在步骤1840，逆量化器模块814在处理器205的执行下，计算2的调整后的样本幅度次幂减1的值，以计算整数张量幅度(即，张量幅度＝2^{整后的样本幅度}-1)。减去1的值(以及在相应的步骤1630加上1的值)允许零值张量幅度相对于对数域的传播。处理器205中的控制从步骤1840前进到生成归一化张量值1850。At step 1840, the inverse quantizer module 814, under execution by the processor 205, calculates the value of the adjusted sample amplitude raised to the power of 2 minus 1 to calculate an integer tensor amplitude (i.e., tensor amplitude = 2 ^{rounded sample amplitude} - 1). The value of 1 subtracted (and the value of 1 added at the corresponding step 1630) allows for propagation of zero-valued tensor amplitudes with respect to the logarithmic domain. Control in the processor 205 proceeds from step 1840 to generate normalized tensor values 1850.

在步骤1850，逆量化器模块814在处理器205的执行下，将整数张量幅度除以2的幂因子(例如65536)，并且应用来自步骤1810的样本符号以产生归一化张量幅度。归一化张量幅度落在范围-1.0至1.0内。处理器205中的控制从步骤1850前进到应用量化范围的步骤1860。At step 1850, the inverse quantizer module 814, under execution by the processor 205, divides the integer tensor magnitude by a power of 2 factor (e.g., 65536) and applies the sample signs from step 1810 to produce a normalized tensor magnitude. The normalized tensor magnitude falls within the range -1.0 to 1.0. Control in the processor 205 proceeds from step 1850 to step 1860 where a quantization range is applied.

在步骤1860，逆量化器模块814在处理器205的执行下，将来自步骤1850的归一化张量幅度(其是浮点值)乘以特征图(其是元数据125和相关联的解码元数据155(这两者都与解码帧147相关)的一部分)的量化范围，以确定张量值，从而将张量值恢复到在量化器模块518的输入处看到的范围。一个或多于一个特征图的一个量化范围指定幅度，即，一个值表示在一个或多于一个特征图内看到的最大幅度，而不管这样的值是正还是负都是如此。然后，方法1800终止，并且处理器205中的控制前进到帧147中的下一样本。At step 1860, the inverse quantizer module 814, under execution by the processor 205, multiplies the normalized tensor magnitude from step 1850 (which is a floating point value) by the quantization range of the feature map (which is part of the metadata 125 and the associated decoded metadata 155 (both of which are associated with the decoded frame 147)) to determine the tensor value, thereby restoring the tensor value to the range seen at the input of the quantizer module 518. A quantization range for one or more feature maps specifies a magnitude, i.e., a value represents the maximum magnitude seen within one or more feature maps, regardless of whether such a value is positive or negative. The method 1800 then terminates and control in the processor 205 proceeds to the next sample in the frame 147.

在系统100的布置中，并且在泄漏修正线性(LeakyReLU)激活函数的输出处具有网络的分割(即CNN主干114和CNN头150之间的边界)，使用线性量化方案来量化负张量值，并且使用图15至图18的对数方案来量化正张量值。负值的线性量化保持了更高的精度，这可能有利于网络中的这种对抗(antagonistic)激励，而较大的正值不太需要保持精度。当线性量化用于负值并且对数量化用于正值时，使用两个独立的量化范围(即，负值的量化范围和正值的量化范围)允许以较小的量化范围值、且因此以较小的量化步长、且因此以较高的精度来表示通常较小的负幅度。In the arrangement of system 100, and with a split of the network at the output of a leaky rectified linear (LeakyReLU) activation function (i.e., the boundary between the CNN backbone 114 and the CNN head 150), negative tensor values are quantized using a linear quantization scheme, and positive tensor values are quantized using a logarithmic scheme of FIGS. 15 to 18. Linear quantization of negative values maintains higher precision, which may be beneficial for such antagonistic excitations in the network, while larger positive values are less likely to need to maintain precision.
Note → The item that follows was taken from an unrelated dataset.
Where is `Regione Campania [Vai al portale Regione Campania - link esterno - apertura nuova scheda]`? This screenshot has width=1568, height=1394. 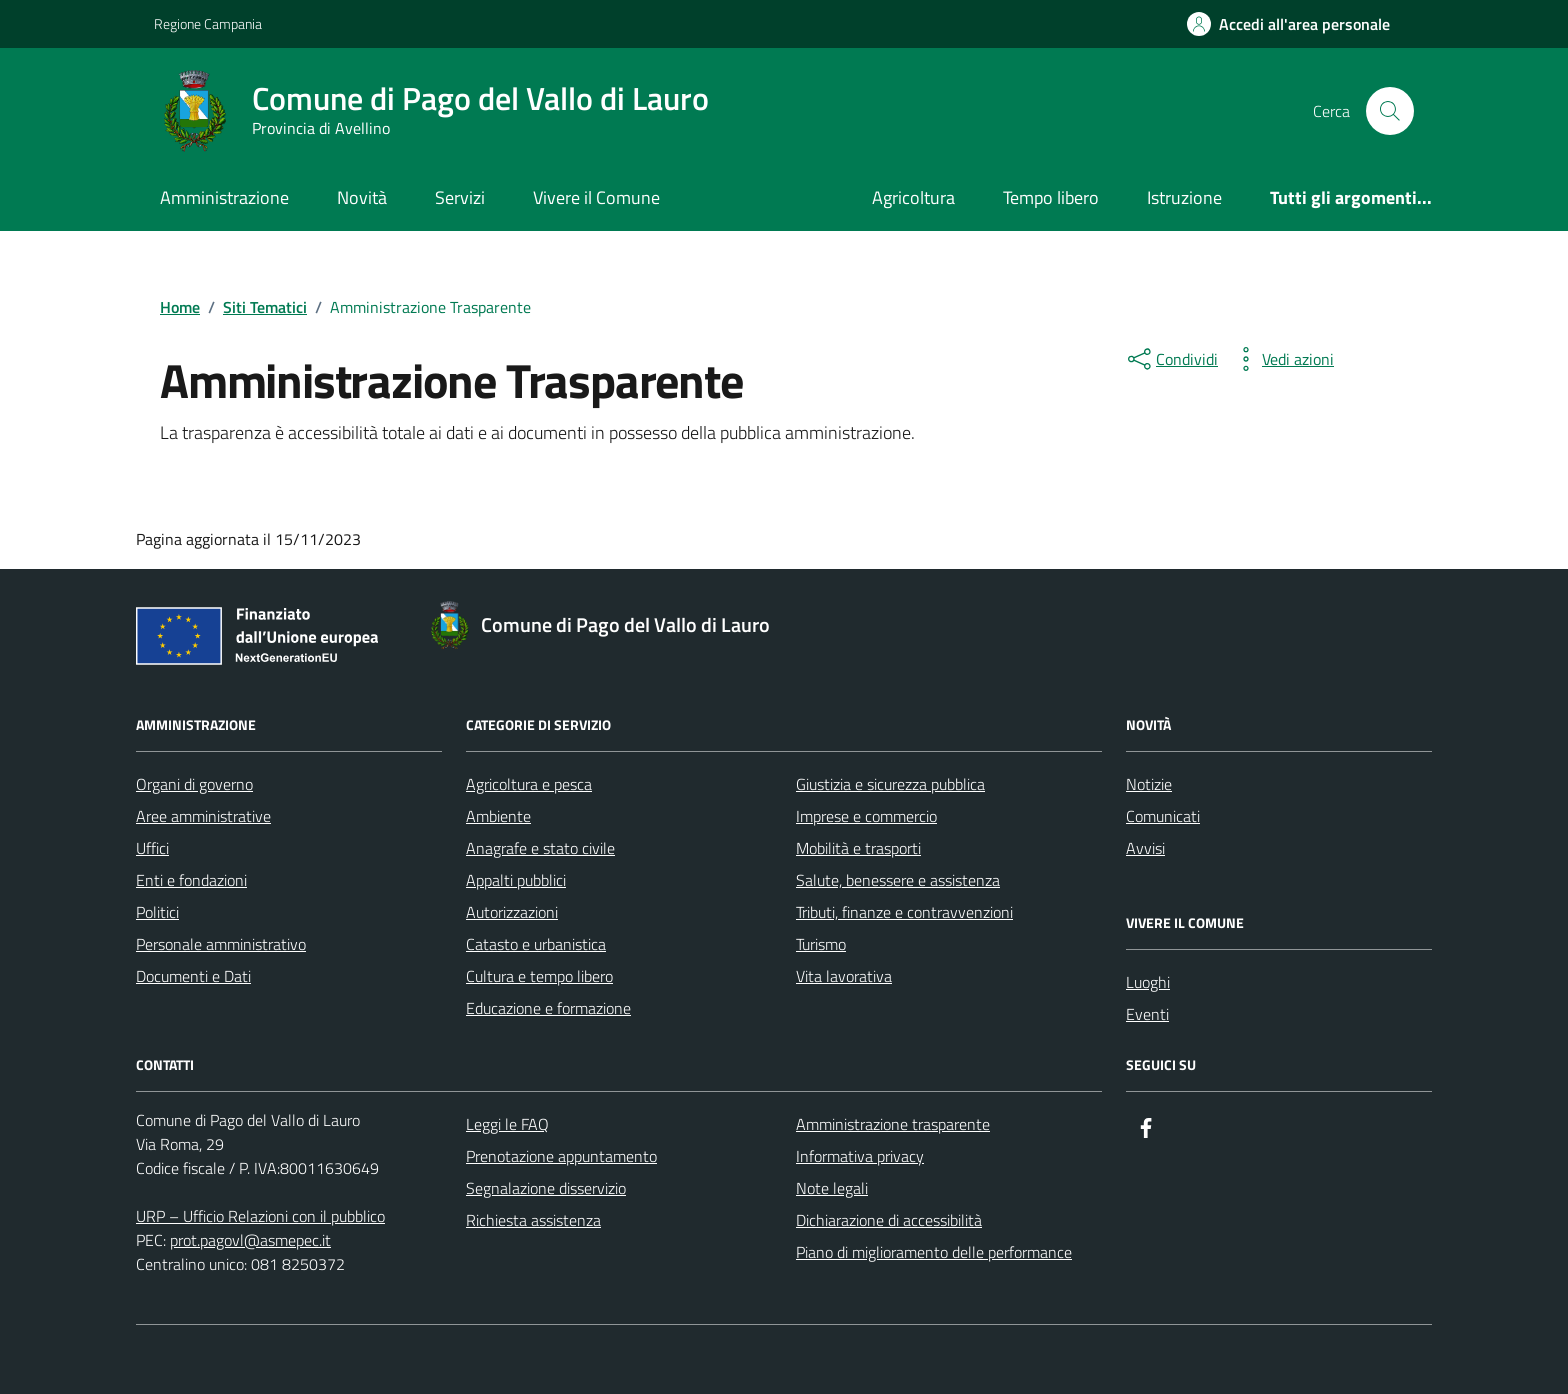 Regione Campania [Vai al portale Regione Campania - link esterno - apertura nuova scheda] is located at coordinates (208, 23).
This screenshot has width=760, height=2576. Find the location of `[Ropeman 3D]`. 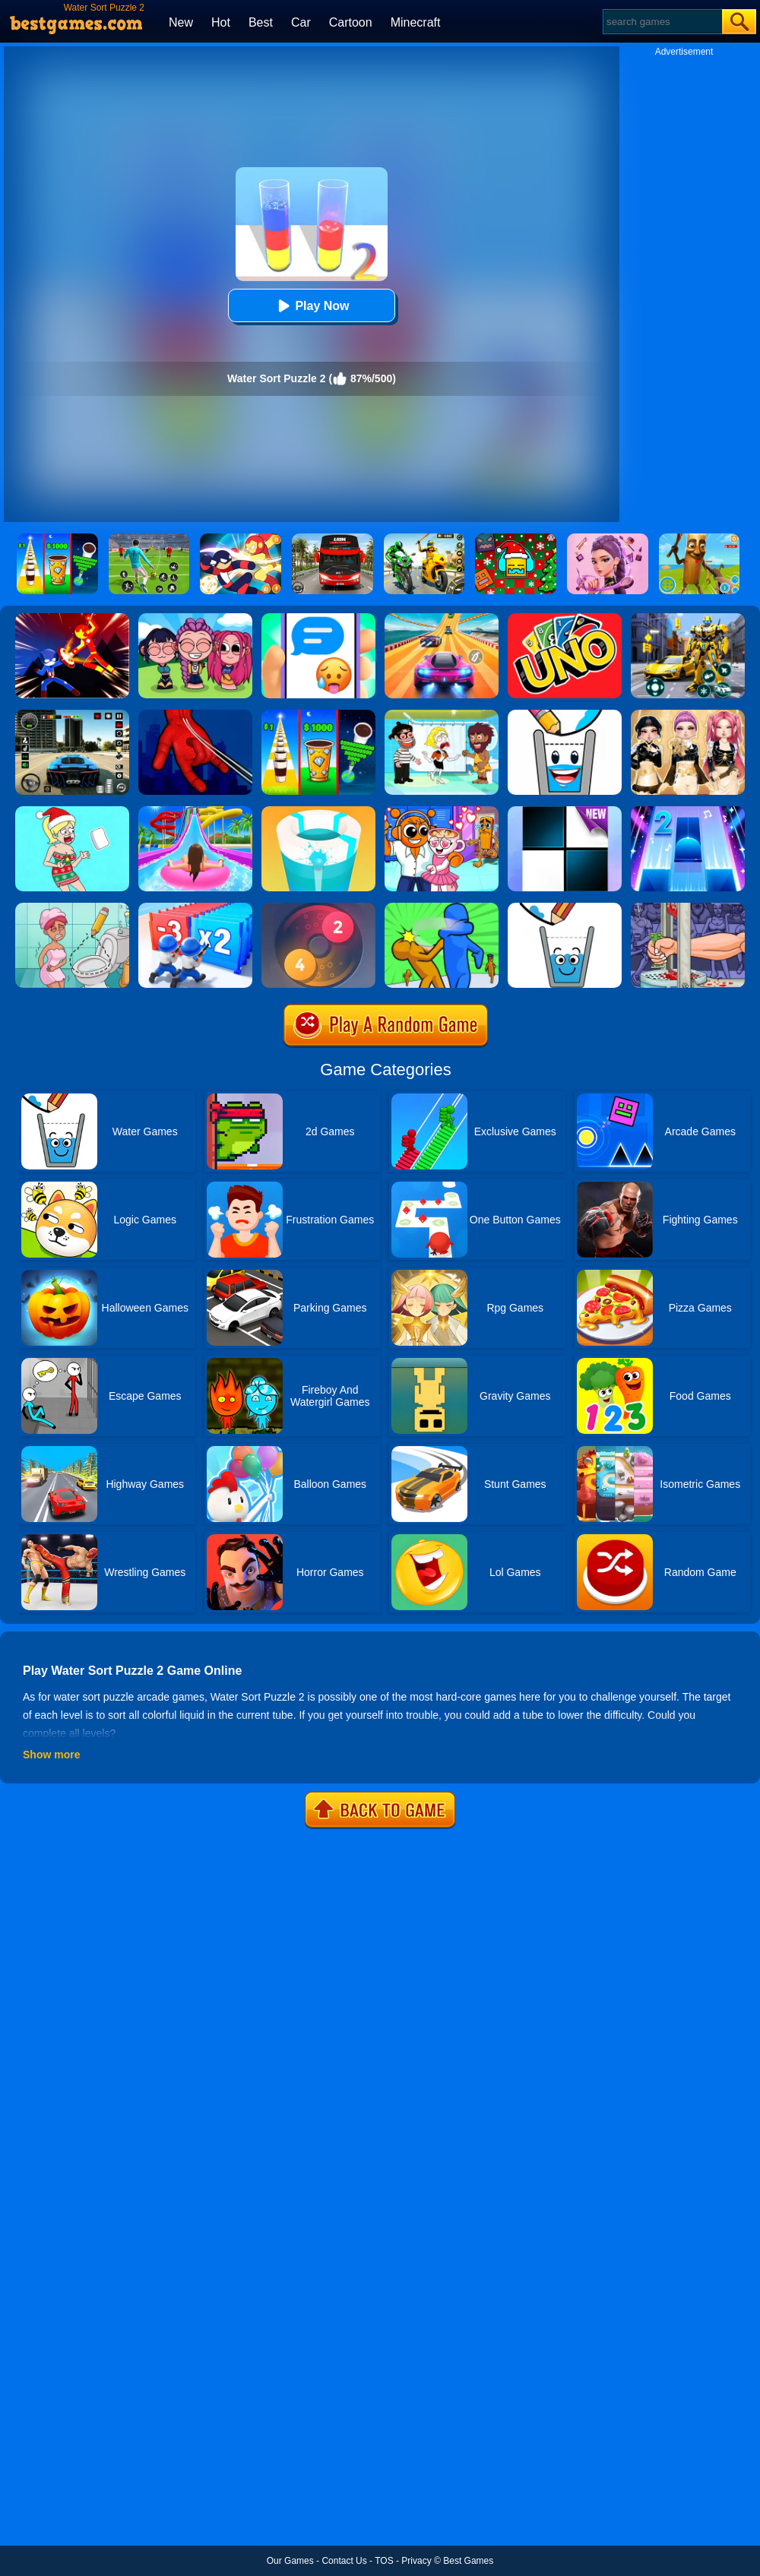 [Ropeman 3D] is located at coordinates (195, 715).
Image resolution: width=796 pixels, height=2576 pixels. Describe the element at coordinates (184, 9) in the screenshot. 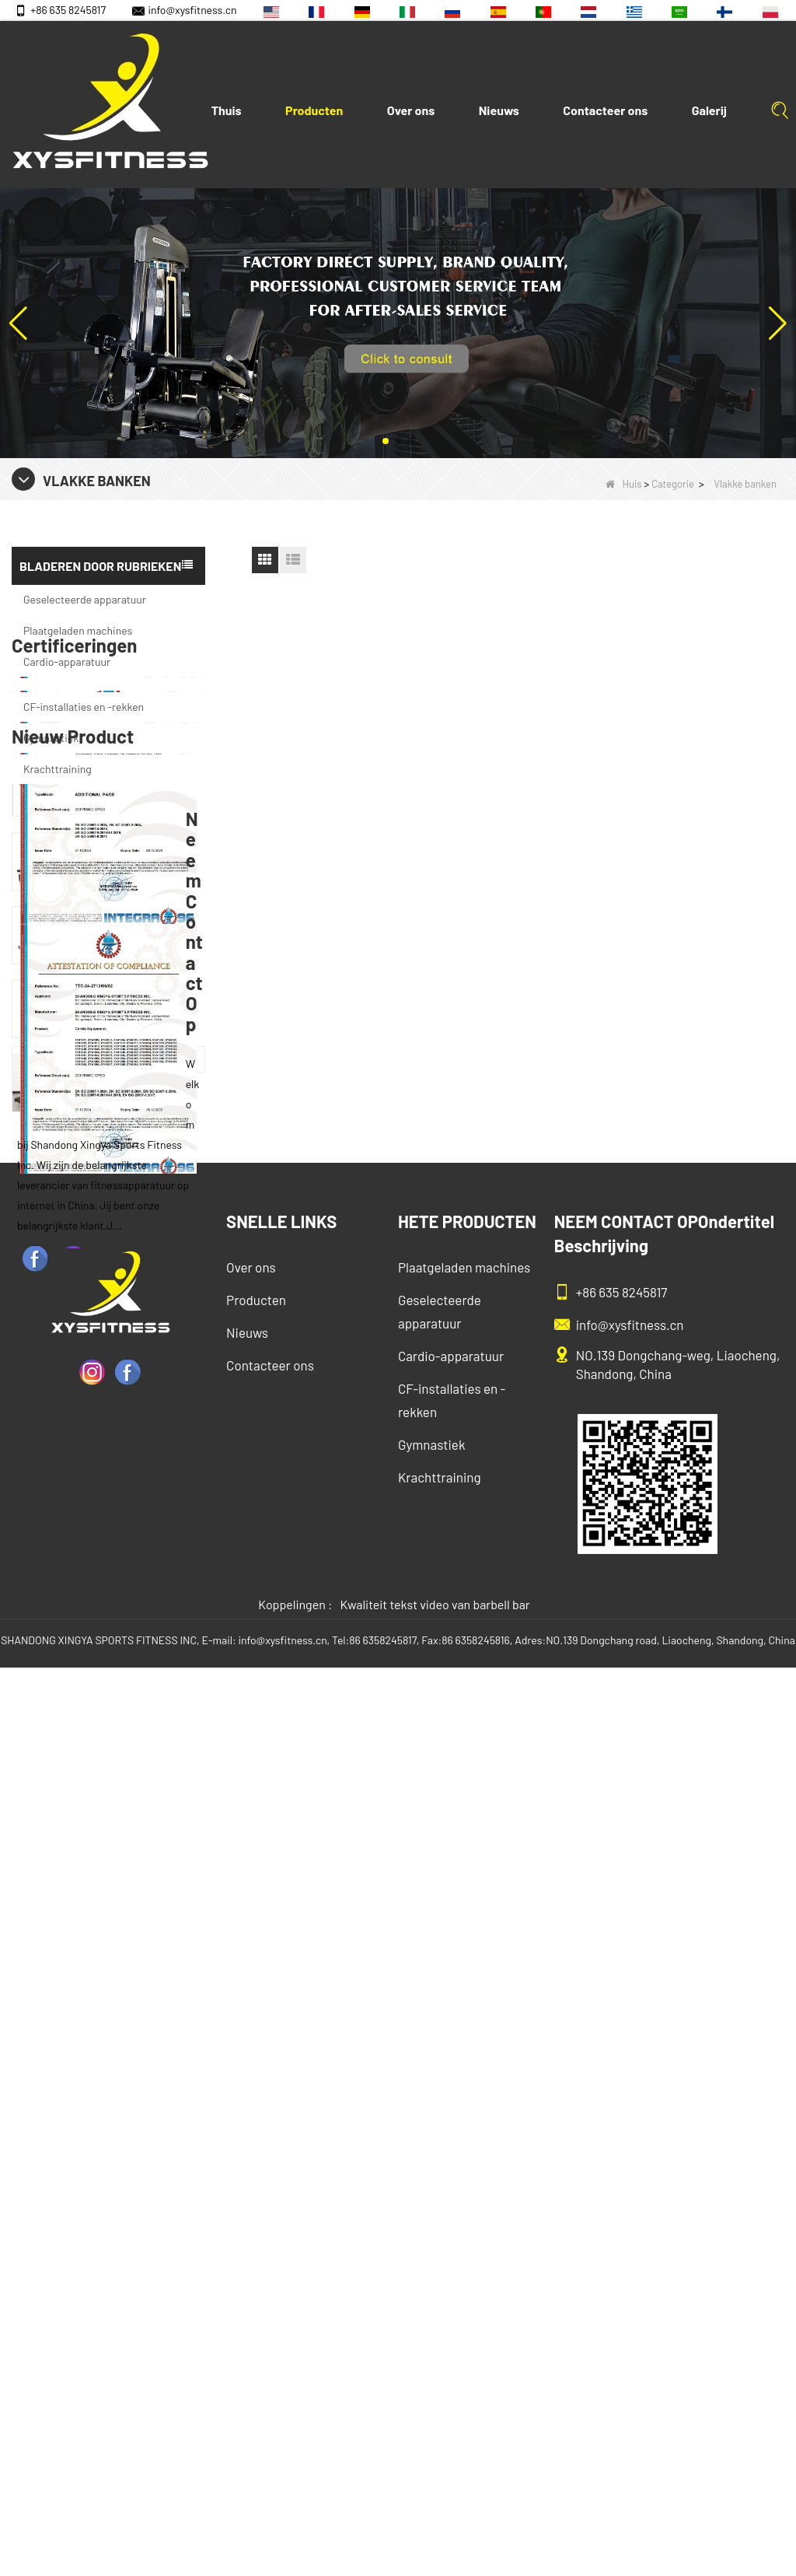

When linear quantization is used for negative values and logarithmic quantization is used for positive values, the use of two independent quantization ranges (i.e., a quantization range for negative values and a quantization range for positive values) allows typically smaller negative magnitudes to be represented with smaller quantization range values, and therefore with smaller quantization steps, and therefore with higher precision.

在方法1600和1800中使用2的幂和log2指数函数能够实现低复杂性的实现。然而，可以使用其他基值(包括非整数值)，代价是在设计中引入更复杂的逻辑(包括附加的浮点运算)。不管所使用的基值如何，确保量化bin宽度保持与针对小张量幅度的线性情况相当，这对于避免过大的样本值是必要的，过大的样本值对任务性能没有贡献，而是确实增加了对打包的特征图帧117进行编码的难度。The use of powers of 2 and log2 exponential functions in methods 1600 and 1800 enables a low complexity implementation. However, other base values (including non-integer values) can be used at the expense of introducing more complex logic (including additional floating point operations) into the design. Regardless of the base value used, ensuring that the quantization bin width remains comparable to the linear case for small tensor amplitudes is necessary to avoid excessively large sample values, which do not contribute to task performance but do increase the difficulty of encoding the packed feature map frame 117.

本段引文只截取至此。